La sottile linea rossa fra l’importanza che riveste la tecnologia per il popolo italiano. E la sua schiavitù. Arrivano dati contrastanti, a seconda di come vengono letti, dall’undicesimo tradizionale report annuale redatto dal Politecnico di Milano.
L’Internet of Things, l’internet delle cose o più semplicemente IoT, un neologismo utilizzato nel mondo delle telecomunicazioni riferito all’estensione di internet al mondo degli oggetti e dei luoghi concreti, introdotto a fine secolo dall’ingegnere Kevin Ashton, co-fondatore di Auto-ID Center, è in forte espansione.
Fin qui tutto bene, visto che in Italia abbiamo raggiunto un picco di dispositivi connessi: quasi due per ogni persona. Ma se ci fermiamo a riflettere, abbiamo bisogno davvero di tutta questa tecnologia. A quanto pare sì, d’altronde gli italiani per antonomasia sono un popolo di navigatori.
E’ la “sentenza” del Politecnico di Milano, che conferma il trend degli ultimi anni. A fine 2021 si è arrivati a 37 milioni di connessioni IoT. Gli smartphone, ovviamente, la fanno da padrone con un significativo +9% rispetto all’anno prima.

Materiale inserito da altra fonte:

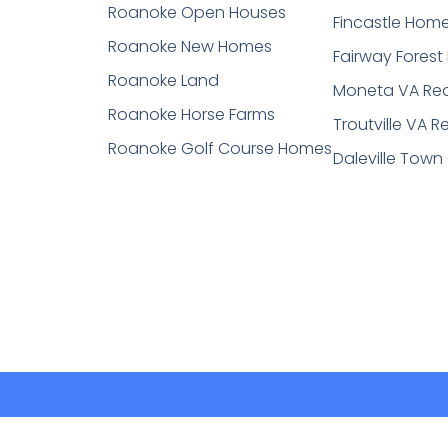
Roanoke Open Houses
Fincastle Hom
Roanoke New Homes
Fairway Fores
Roanoke Land
Moneta VA Rea
Roanoke Horse Farms
Troutville VA R
Roanoke Golf Course Homes
Daleville Town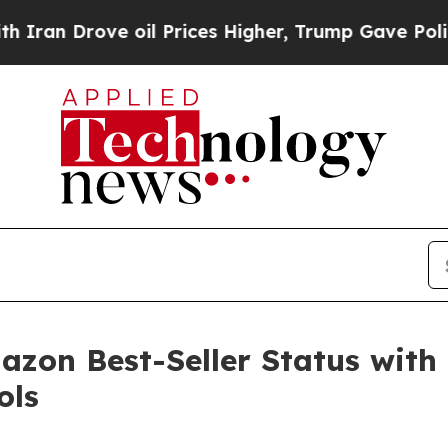
Drove oil Prices Higher, Trump Gave Politically
zon Best-Seller Status with 
ols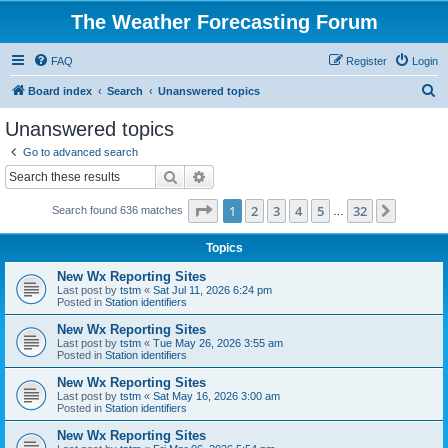
The Weather Forecasting Forum
FAQ
Register
Login
S
Board index
Search
Unanswered topics
e
Unanswered topics
a
Go to advanced search
r
Search
Advanced search
c
Page
1
of
32
1
2
3
4
5
32
Next
Search found 636 matches
h
…
Topics
New Wx Reporting Sites
Last post by
tstm
«
Sat Jul 11, 2026 6:24 pm
Posted in
Station identifiers
New Wx Reporting Sites
Last post by
tstm
«
Tue May 26, 2026 3:55 am
Posted in
Station identifiers
New Wx Reporting Sites
Last post by
tstm
«
Sat May 16, 2026 3:00 am
Posted in
Station identifiers
New Wx Reporting Sites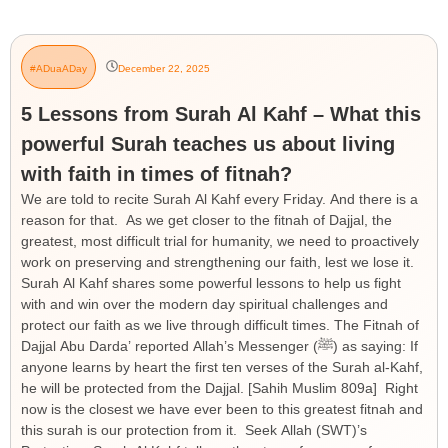
#ADuaADay
December 22, 2025
5 Lessons from Surah Al Kahf – What this
powerful Surah teaches us about living
with faith in times of fitnah?
We are told to recite Surah Al Kahf every Friday. And there is a
reason for that. As we get closer to the fitnah of Dajjal, the
greatest, most difficult trial for humanity, we need to proactively
work on preserving and strengthening our faith, lest we lose it.
Surah Al Kahf shares some powerful lessons to help us fight
with and win over the modern day spiritual challenges and
protect our faith as we live through difficult times. The Fitnah of
Dajjal Abu Darda’ reported Allah’s Messenger (ﷺ) as saying: If
anyone learns by heart the first ten verses of the Surah al-Kahf,
he will be protected from the Dajjal. [Sahih Muslim 809a] Right
now is the closest we have ever been to this greatest fitnah and
this surah is our protection from it. Seek Allah (SWT)’s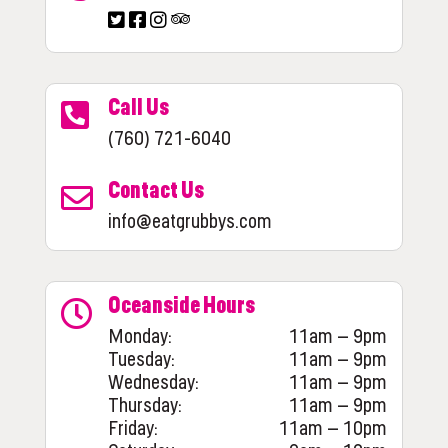
Call Us
(760) 721-6040
Contact Us
info@eatgrubbys.com
Oceanside Hours
Monday:
11am – 9pm
Tuesday:
11am – 9pm
Wednesday:
11am – 9pm
Thursday:
11am – 9pm
Friday:
11am – 10pm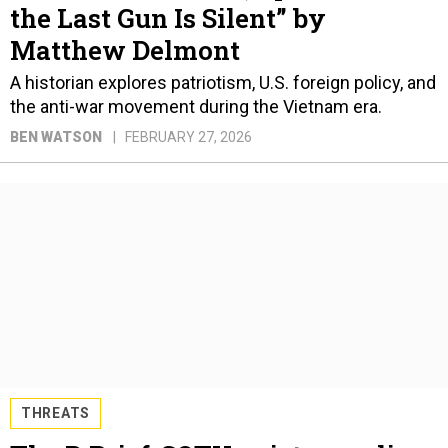
the Last Gun Is Silent” by
Matthew Delmont
A historian explores patriotism, U.S. foreign policy, and
the anti-war movement during the Vietnam era.
BEN WATSON
FEBRUARY 27, 2026
THREATS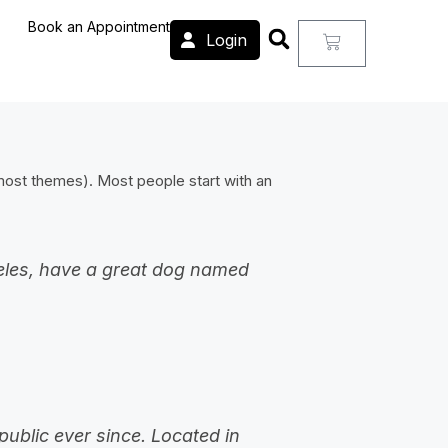
Book an Appointment
Login
n most themes). Most people start with an
ngeles, have a great dog named
ublic ever since. Located in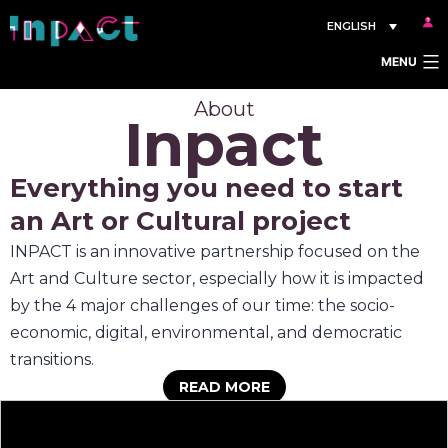
Skip
ENGLISH
to
MENU
content
About
Inpact
Everything you need to start
an Art or Cultural project
INPACT is an innovative partnership focused on the
Art and Culture sector, especially how it is impacted
by the 4 major challenges of our time: the socio-
economic, digital, environmental, and democratic
transitions.
READ MORE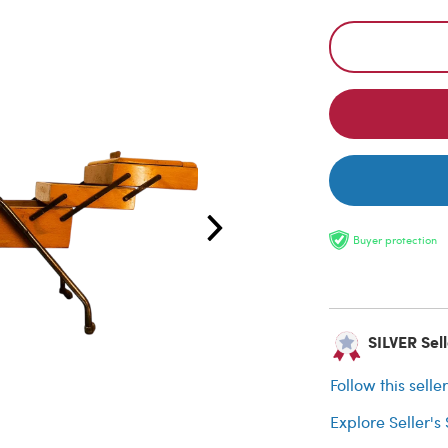
Buyer protection
SILVER Sell
Follow this selle
Explore Seller's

Sono diventate 74 milioni le connessioni abilitate da altre tecnologie di comunicazione (+25%). Tra queste, una spinta significativa arriva dalle reti LPWA (Low Power Wide Area) che raddoppiano in un solo anno, passando da 1 a 2 milioni di connessioni.

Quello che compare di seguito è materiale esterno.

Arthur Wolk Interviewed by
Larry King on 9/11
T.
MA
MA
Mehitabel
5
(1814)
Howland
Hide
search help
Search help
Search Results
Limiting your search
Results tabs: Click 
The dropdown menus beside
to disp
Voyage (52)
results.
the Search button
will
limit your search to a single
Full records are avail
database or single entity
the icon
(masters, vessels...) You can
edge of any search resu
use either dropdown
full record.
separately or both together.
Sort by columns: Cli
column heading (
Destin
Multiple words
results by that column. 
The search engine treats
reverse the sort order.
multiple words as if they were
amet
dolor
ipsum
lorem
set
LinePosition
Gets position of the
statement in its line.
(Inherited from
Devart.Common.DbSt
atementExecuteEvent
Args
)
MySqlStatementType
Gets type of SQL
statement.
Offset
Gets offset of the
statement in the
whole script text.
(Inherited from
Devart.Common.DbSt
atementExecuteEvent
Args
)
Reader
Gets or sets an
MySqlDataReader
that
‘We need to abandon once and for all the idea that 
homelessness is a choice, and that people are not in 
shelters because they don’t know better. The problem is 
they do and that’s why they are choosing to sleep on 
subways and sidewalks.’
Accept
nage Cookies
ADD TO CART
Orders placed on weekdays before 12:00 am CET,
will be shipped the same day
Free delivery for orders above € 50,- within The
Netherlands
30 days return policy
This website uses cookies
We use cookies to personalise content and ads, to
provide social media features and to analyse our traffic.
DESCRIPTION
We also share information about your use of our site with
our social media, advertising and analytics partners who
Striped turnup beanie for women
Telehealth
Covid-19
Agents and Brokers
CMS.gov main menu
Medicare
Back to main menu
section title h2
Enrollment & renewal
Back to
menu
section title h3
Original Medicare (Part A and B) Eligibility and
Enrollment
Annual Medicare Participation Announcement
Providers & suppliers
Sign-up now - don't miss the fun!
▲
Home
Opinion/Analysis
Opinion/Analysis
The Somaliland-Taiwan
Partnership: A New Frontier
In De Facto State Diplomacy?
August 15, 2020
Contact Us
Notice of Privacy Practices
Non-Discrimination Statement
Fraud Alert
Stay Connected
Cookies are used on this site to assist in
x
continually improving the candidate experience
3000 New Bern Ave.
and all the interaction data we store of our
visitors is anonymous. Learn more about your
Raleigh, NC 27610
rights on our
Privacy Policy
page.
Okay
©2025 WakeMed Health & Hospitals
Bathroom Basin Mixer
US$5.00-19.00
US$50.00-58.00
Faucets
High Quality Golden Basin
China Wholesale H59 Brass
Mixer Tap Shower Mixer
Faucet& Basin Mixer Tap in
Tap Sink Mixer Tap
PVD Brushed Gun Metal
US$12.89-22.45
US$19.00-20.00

Ma la spinta maggiore arriva da device che non sono cellulari. E qui ci si ferma a riflettere: è un bene che il boom delle applicazioni che utilizzano tecnologie di comunicazione non cellulari, 3,9 miliardi di euro, è arrivato al +30%? E ancora.
La crescita diventa più contenuta per le applicazioni che sfruttano la connettività cellulare. Ma quel +6% a 3,4 miliardi di euro è davvero un dato positivo, oppure si avvicina alla soglia della schiavitù tecnologica.
A sentire Giulio Salvadori, evidentemente sì. “Il mercato dell’Internet of Things si trova in una fase di grande sviluppo – sentenzia il direttore dell’Osservatorio IoT – sia dal punto di vista della crescita economica che della consapevolezza dei vari attori”.
Aziende, Pubbliche Amministrazioni ma soprattutto utenti sono sempre più interessati a gestire da remoto asset e dispositivi smart, attivandone servizi e funzionalità avanzate. La pandemia da Coronavirus, soprattutto il lockdown, ha fatto esplodere il mercato, ormai è un abitudine lavorare da remoto, controllare la casa da remoto, dialogare con le persone da remoto.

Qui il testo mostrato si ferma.